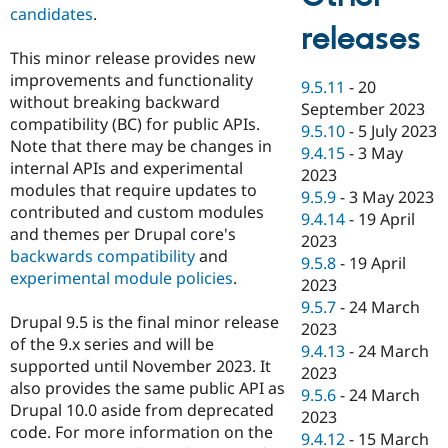
candidates
.
releases
This minor release provides new
improvements and functionality
9.5.11
-
20
without breaking backward
September 2023
compatibility (BC) for public APIs.
9.5.10
-
5 July 2023
Note that there may be changes in
9.4.15
-
3 May
internal APIs and experimental
2023
modules that require updates to
9.5.9
-
3 May 2023
contributed and custom modules
9.4.14
-
19 April
and themes per Drupal core's
2023
backwards compatibility
and
9.5.8
-
19 April
experimental module policies
.
2023
9.5.7
-
24 March
Drupal 9.5 is the final minor release
2023
of the 9.x series and will be
9.4.13
-
24 March
supported until November 2023. It
2023
also provides the same public API as
9.5.6
-
24 March
Drupal 10.0 aside from deprecated
2023
code. For more information on the
9.4.12
-
15 March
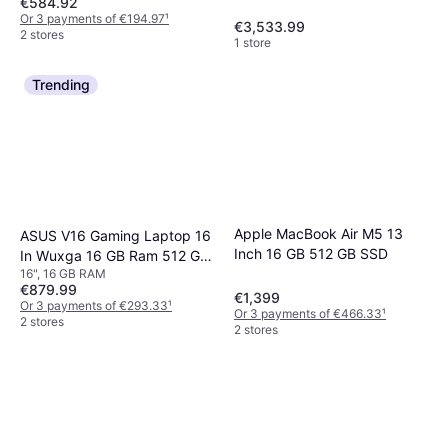
€584.92
48GB, 1TB SSD - Space
Or 3 payments of €194.97
¹
Black
€3,533.99
2 stores
1 store
Trending
Apple MacBook Air M5 13
ASUS V16 Gaming Laptop 16
Inch 16 GB 512 GB SSD
In Wuxga 16 GB Ram 512 GB
16", 16 GB RAM
SSD
€879.99
€1,399
Or 3 payments of €293.33
¹
Or 3 payments of €466.33
¹
2 stores
2 stores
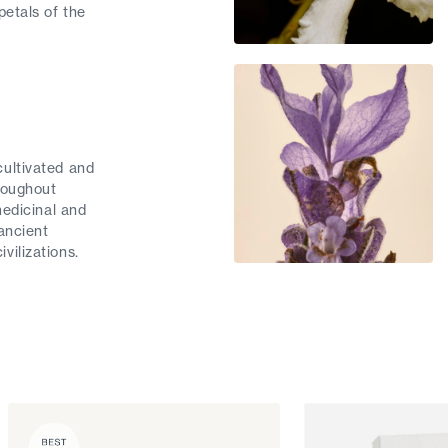
petals of the
ultivated and
roughout
medicinal and
ancient
vilizations.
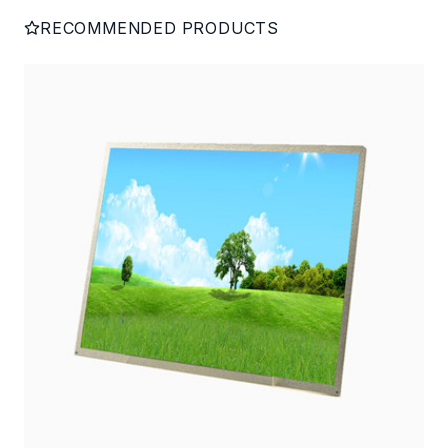
RECOMMENDED PRODUCTS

• [Exercise requirements] Write the lines out exactly, beginning at the line that holds "Or 3 payments of €293.33" and stopping after the last line of the entries; include no pictures.

• [Solution below]
Or 3 payments of €293.33
¹
Or 3 payments of €466.33
¹
2 stores
2 stores
petals of the
ultivated and
roughout
medicinal and
ancient
vilizations.
RECOMMENDED PRODUCTS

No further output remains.